When David Solomon took over Goldman Sachs four years ago, he had big plans to remake the bank in his own image. Which is to say: obvious, commercial, accessible, competent and inoffensive. To do so, he’d build on the online lender Lloyd Blankfein set and up named, in what must called be the opposite of honor, for firm founder Marcus Goldman. There would be credit cards, embarrassing ads, mobile banking, more credit cards, mutual funds for the masses, bank accounts for online sellers and fintech galore.
Alas, while all of that was indeed as obvious, commercial and accessible as D.J. D-Sol’s Bahamian beats, many have proven less than competent. They’re also quite offensive to some pretty key people—Goldman’s shareholders—because not only do they not print money in the way that the parts of Goldman Solomon has consistently downplayed and degraded do, they actually accomplish the opposite.
At Goldman, pressure has been mounting on managers to tackle the consumer unit’s expenses. It became all the more acute this year, with analysts projecting profits will drop more than 40% from last year's record, prompting layoffs and reductions in bonuses.
At mid-year, the bank internally forecast that the unit’s losses would accelerate to more than $1.2 billion in 2022. That would set cumulative losses on path to exceed $4 billion.
Rather than catering to just about anyone, Goldman will sling some of its key consumer products through its wealth-management business, augmenting what is already one of the bank’s strengths. Checking accounts, once widely expected to get a big rollout to the masses, will instead be steered toward well-to-do clients and employees at corporate partners. The same goes for the bank’s robo-adviser, known as Marcus Invest, and savings accounts.

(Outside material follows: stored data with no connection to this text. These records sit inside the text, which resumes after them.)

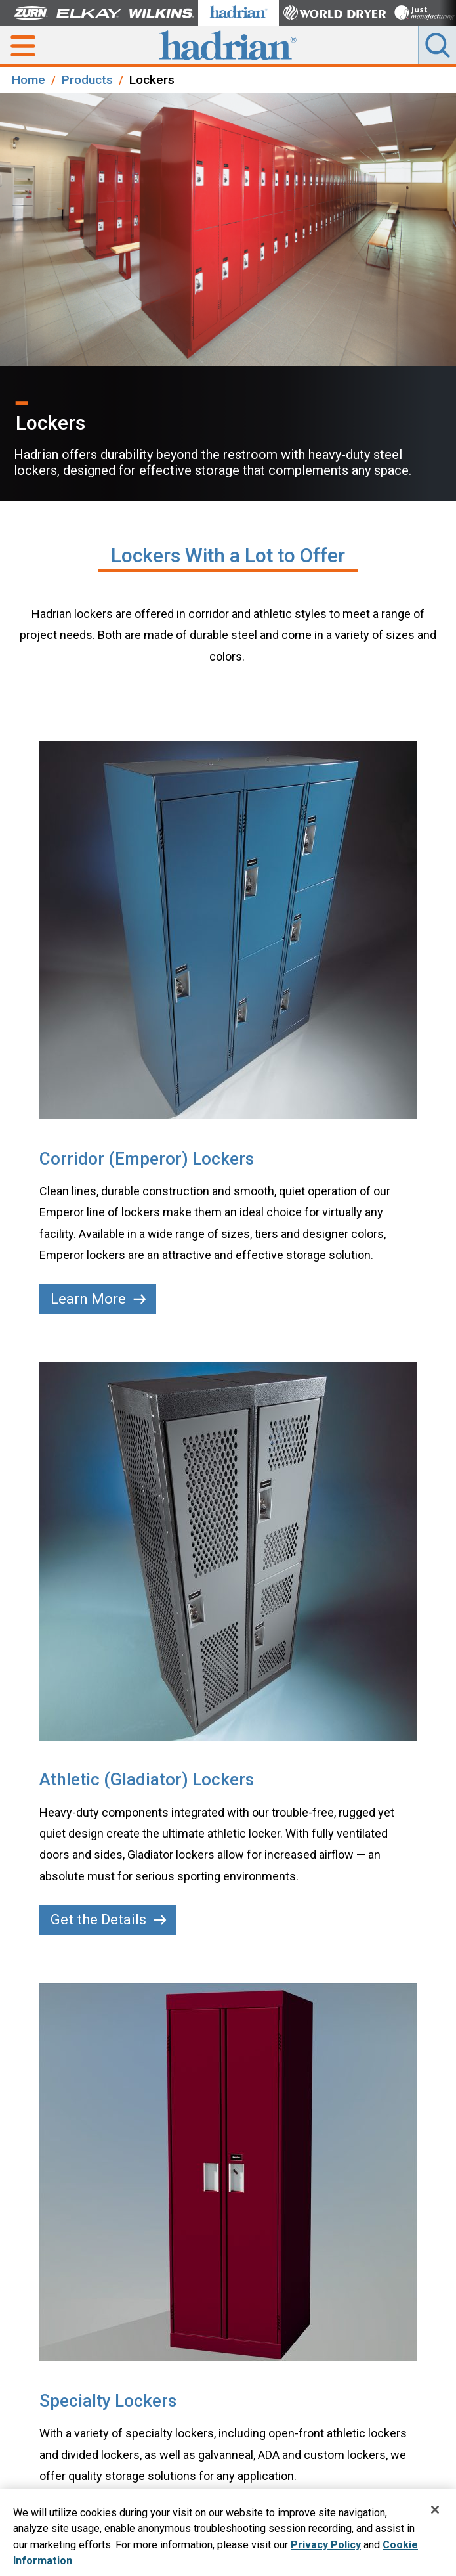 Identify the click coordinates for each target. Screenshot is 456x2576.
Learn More (98, 1299)
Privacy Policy (326, 2548)
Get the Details (109, 1919)
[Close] (435, 2512) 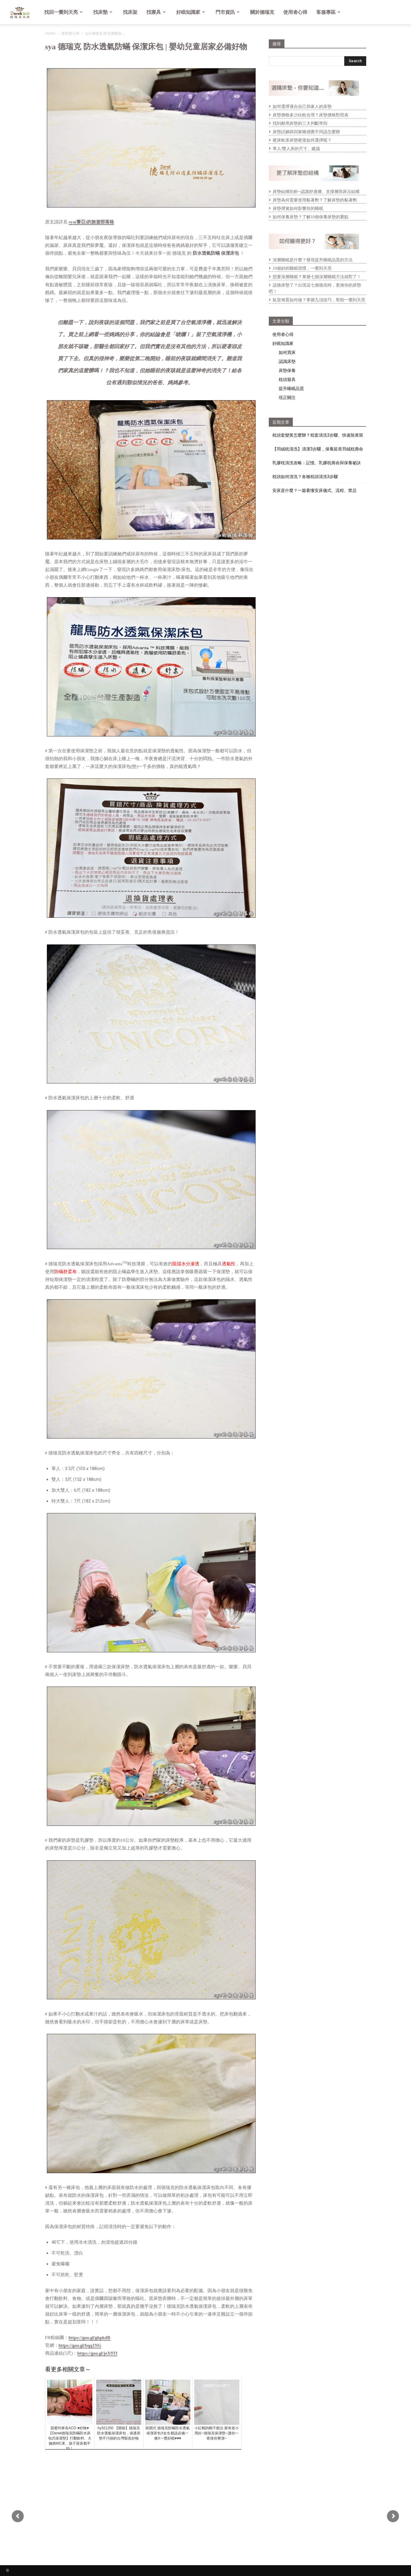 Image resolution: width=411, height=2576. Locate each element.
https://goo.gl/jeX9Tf (97, 2353)
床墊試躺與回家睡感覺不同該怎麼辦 (306, 132)
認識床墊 (287, 361)
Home (50, 33)
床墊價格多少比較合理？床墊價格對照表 (310, 115)
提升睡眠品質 (291, 388)
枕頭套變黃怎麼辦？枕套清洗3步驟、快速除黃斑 (317, 435)
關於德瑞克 (262, 12)
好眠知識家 (190, 12)
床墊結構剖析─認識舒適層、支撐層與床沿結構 (316, 191)
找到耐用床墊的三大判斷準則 (300, 123)
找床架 (130, 12)
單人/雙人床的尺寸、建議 (296, 148)
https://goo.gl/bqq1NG (80, 2345)
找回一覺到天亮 (63, 12)
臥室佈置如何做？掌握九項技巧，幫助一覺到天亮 (319, 300)
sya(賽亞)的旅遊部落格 (91, 222)
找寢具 (156, 12)
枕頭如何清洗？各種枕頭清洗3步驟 (305, 476)
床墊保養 (287, 370)
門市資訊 (228, 12)
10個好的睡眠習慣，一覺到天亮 (302, 268)
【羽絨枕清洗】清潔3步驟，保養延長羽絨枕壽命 (317, 449)
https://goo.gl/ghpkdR (90, 2337)
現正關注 (287, 397)
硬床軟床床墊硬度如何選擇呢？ (302, 140)
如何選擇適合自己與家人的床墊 (302, 106)
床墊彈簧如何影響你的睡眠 (298, 208)
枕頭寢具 (287, 379)
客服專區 (328, 12)
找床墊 (102, 12)
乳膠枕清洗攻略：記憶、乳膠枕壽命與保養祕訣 (316, 462)
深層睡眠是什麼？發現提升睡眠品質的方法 (313, 260)
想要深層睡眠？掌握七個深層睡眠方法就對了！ (317, 277)
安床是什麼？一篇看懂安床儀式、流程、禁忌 (314, 490)
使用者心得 (295, 12)
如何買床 (287, 352) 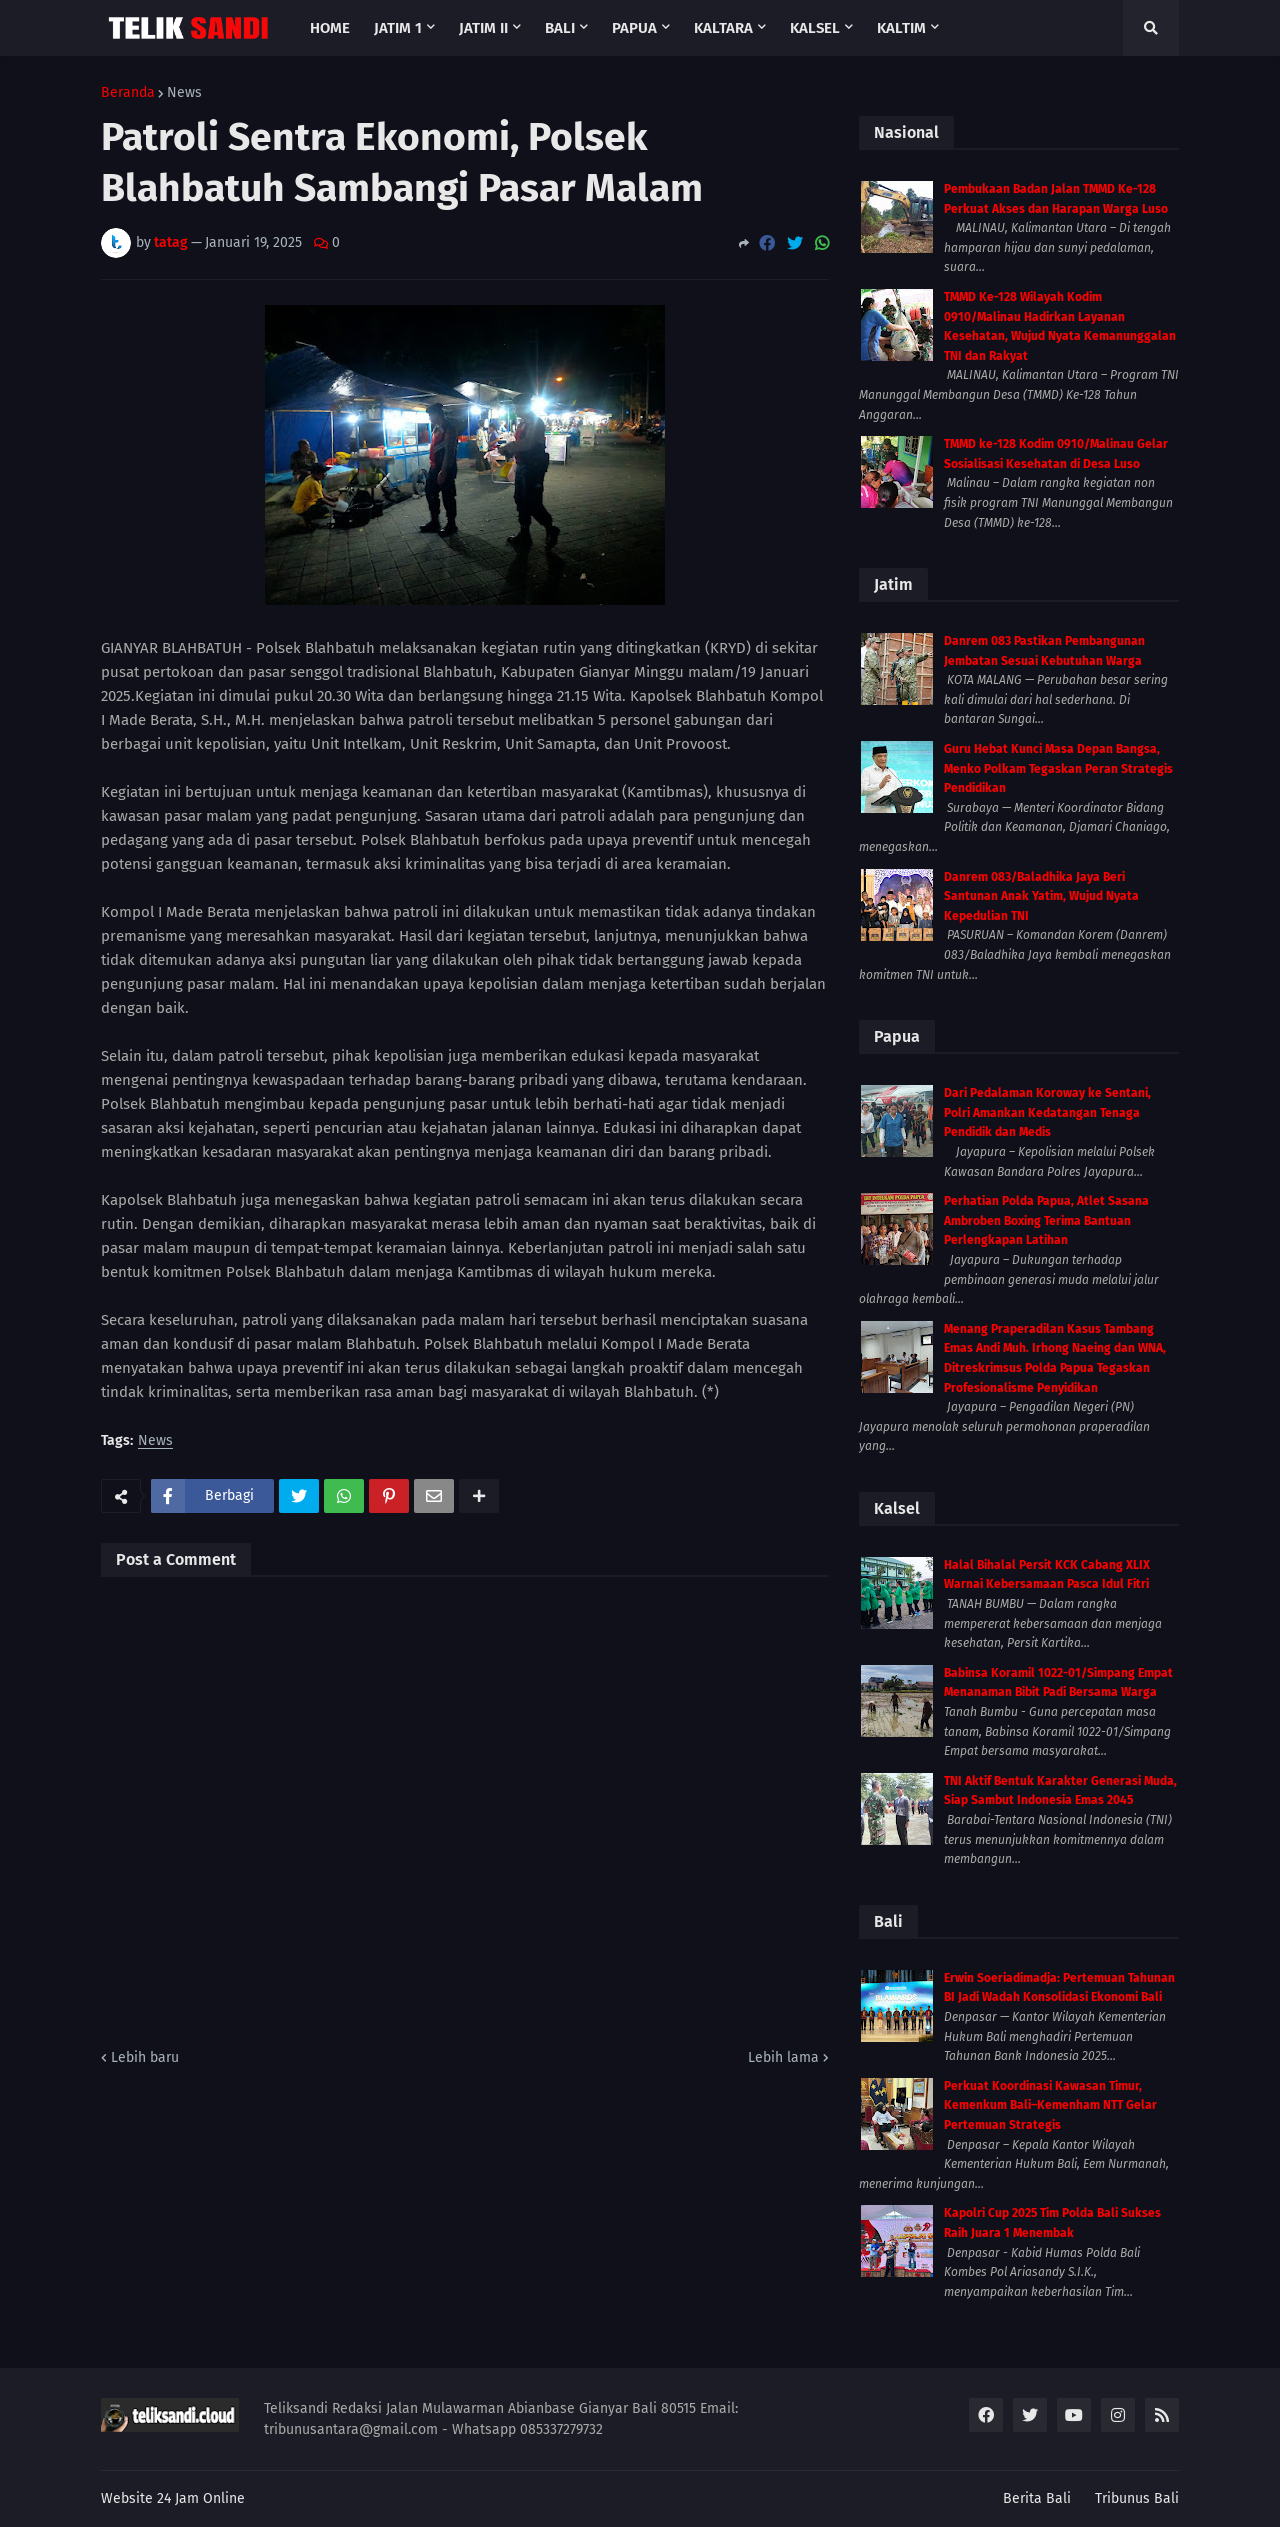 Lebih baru (145, 2057)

Consumer lending is being reined in. While the bank will keep credit-card partnerships, it will be very selective about adding to the list.
If only D-Sol had been able to pull off overpaying for Wells Fargo’s asset management arm the way he did for GreenSky, perhaps none of this would be happening. (It would.) Alas, he didn’t and so his dreams of investing every American’s 401(k) are over.
The pivot in consumer banking has also accelerated discussions for Solomon’s third big reorganization of Goldman’s business lines in four years. Goldman is mulling once again combining asset-management and wealth management businesses under a reconfigured leadership team, a move that would serve to further de-emphasize the consumer business.